20 de diciembre 2013 - 00:00

BURBUJAS: Buitres, a sus anchas en España

BURBUJAS: Buitres, a sus anchas en España
Los fondos buitre tienen otro objetivo en la mira. Ahora no son países en desarrollo, como la Argentina en 2001, a horas del default; o empresas a punto de quebrar, como la alemana Wella a fines de los 80. Desde hace 60 días, expertos del sistema financiero español ya reconocen nombres que hasta hace sólo unos días parecían de fantasía dispuestos a desembarcar y negociar con bancos de primerísimo nivel la compra de su "cartera sucia" heredada de los peores momentos de la crisis económica ibérica. Y esa "cartera sucia" está formada en su mayor parte por créditos declarados a pérdida de un público que hasta hace unos pocos años era un orgullo del crecimiento español: los préstamos hipotecarios a los que la clase media de ese país accedía para llegar al sueño de la vivienda de altísimo valor en euros fruto de, luego se confirmó, una burbuja inmobiliaria. Muchos de esos créditos, al ritmo de la caída de la actividad y su desagradable prima hermana suba del desempleo, hoy son impagables y destinados a los juicios que los grandes bancos deben hacer a esa clase media. Como esas entidades financieras son parte de la vida de todos los días de los españoles y deben mantener su imagen y relación con la sociedad en general, necesitan de alguna manera hacer desaparecer de sus carteras esa desagradable situación y recuperar lo máximo posible con la menor cantidad de pérdidas alternativas.

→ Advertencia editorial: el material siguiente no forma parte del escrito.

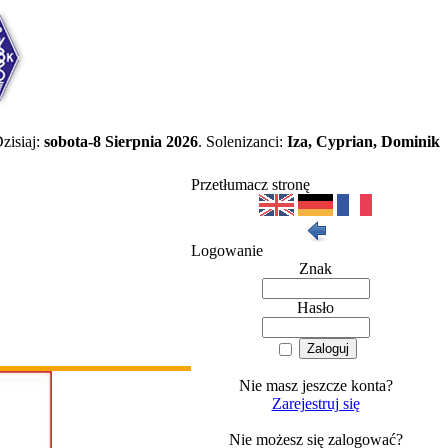
zisiaj:
sobota-8 Sierpnia 2026
. Solenizanci:
Iza, Cyprian, Dominik
Przetłumacz stronę
Logowanie
Znak
Hasło
Nie masz jeszcze konta?
Zarejestruj się
Nie możesz się zalogować?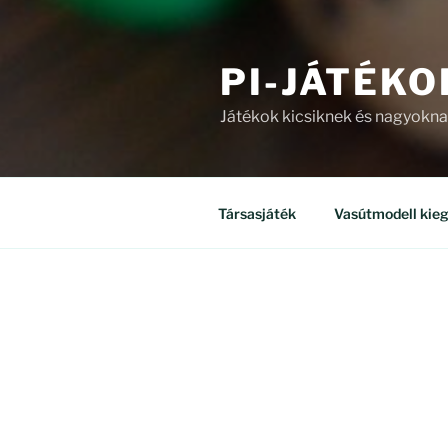
PI-JÁTÉKO
Játékok kicsiknek és nagyokn
Társasjáték
Vasútmodell kieg
ÜZLET
Mind a(z) 8 találat megjelenítv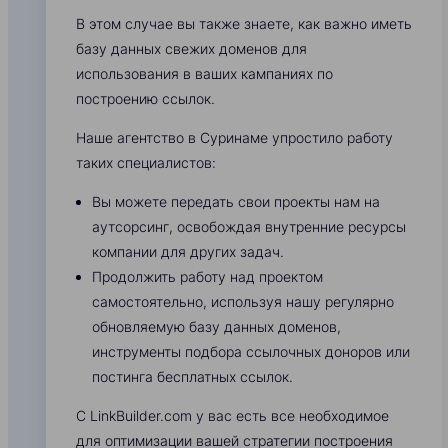
В этом случае вы также знаете, как важно иметь
базу данных свежих доменов для
использования в ваших кампаниях по
построению ссылок.
Наше агентство в Суринаме упростило работу
таких специалистов:
Вы можете передать свои проекты нам на
аутсорсинг, освобождая внутренние ресурсы
компании для других задач.
Продолжить работу над проектом
самостоятельно, используя нашу регулярно
обновляемую базу данных доменов,
инструменты подбора ссылочных доноров или
постинга бесплатных ссылок.
С LinkBuilder.com у вас есть все необходимое
для оптимизации вашей стратегии построения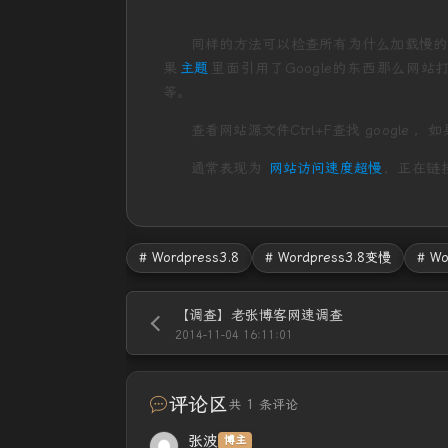
同样的方法可以检查所有为什么加载慢的
果
主题
里面引用了Google的东西那么网站打
等。
查看网站源文件Ctrl+F查找 google
通常表现为
网站访问速度超慢
，正在链接aj
# Wordpress3.8
# Wordpress3.8变慢
# W
【调查】老张博客网速调查
2014-11-04 16:11:01
评论区
共 1 条评论
张波
博主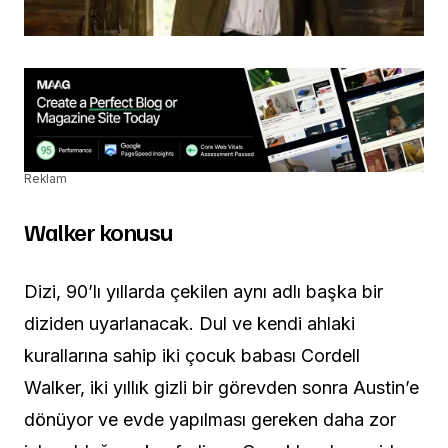
Reklam
Walker konusu
Dizi, 90’lı yıllarda çekilen aynı adlı başka bir
diziden uyarlanacak. Dul ve kendi ahlaki
kurallarına sahip iki çocuk babası Cordell
Walker, iki yıllık gizli bir görevden sonra Austin’e
dönüyor ve evde yapılması gereken daha zor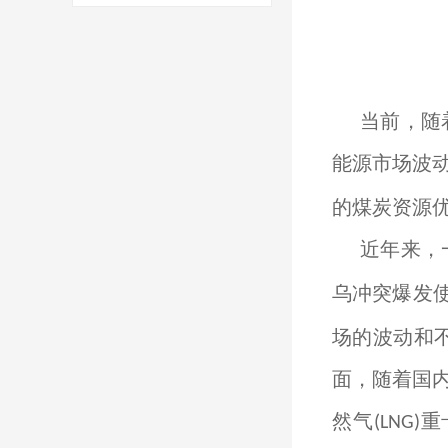
当前，随
能源市场波
的煤炭资源
近年来，
乌冲突爆发
场的波动和
面，随着国
然气
重
(LNG)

Y ahí llegan ellos. Sin temor a la mala imagen y con la experiencia de los que compran barato, esperan la llegada del default, comienzan el juicio y tienen todo el tiempo del mundo para cobrar. Ya están en España los fondos buitre y sus ofertas irresistibles a los bancos de buena imagen para comprar esa "cartera sucia" y comenzar las tratativas de cobro a mediano o largo plazo. No importa el tiempo, la paciencia es un activo de oro en este negocio buitre.

Los casos se multiplican. Se conoció la llegada de un fondo Apollo, norteamericanos especializados en gestión de carteras de créditos, además de inmobiliaria. Aterrizó en septiembre de 2013 para cerrar una operación de compra a Bankia de parte de su cartera inmobiliaria impaga. Adquirieron además el negocio inmobiliario de Catalunya Banc. Otro de los arribados fue Cerberus, que ya había arrasado en el norte africano con negocios de compra de deuda barata y cobro del 100% luego de varios defaults. También adquirió parte de la cartera impaga de Bankia. A su vez, un fondo norteamericano compró 1.800 viviendas de la Empresa Municipal de la Vivienda (EMVS) de Madrid por el 40% de su valor. Otro fue el HIG Capital que se le animó incluso a adquirir parte del banco malo español, Sareb. La operación se dio a conocer en agosto y se concentró en una cartera impaga de hasta 100 millones de euros. Acompañó la experiencia la firma Burlington loan, propiedad del fondo de capital riesgo Davidson Kempner que, también en agosto, adquirió un paquete de préstamos de Inmobiliaria Colonial.

La lista es interminable. Se suman Centerbridge, Lone Stat, KKR, Oak tree, Lindoff, Colony, Aktiv Capital, Oko Investment. Todos fondos de nombres hasta casi divertidos, especializados en comprar deuda al borde del knock out, para luego reclamar con todo el tiempo del mundo que se les pague el 100%. Como esto no ocurrirá, ya que la clase media endeudada en España no puede hacer frente al pasivo, lo que esperarán es que llegue el momento en que un juez les otorgue la propiedad de esa vivienda para luego, cuando mejores climas económicos lleguen, vender esas unidades al precio del mercado recuperado. Un negocio brillante. Otro más en la historia moderna de las operaciones de los fondos buitre.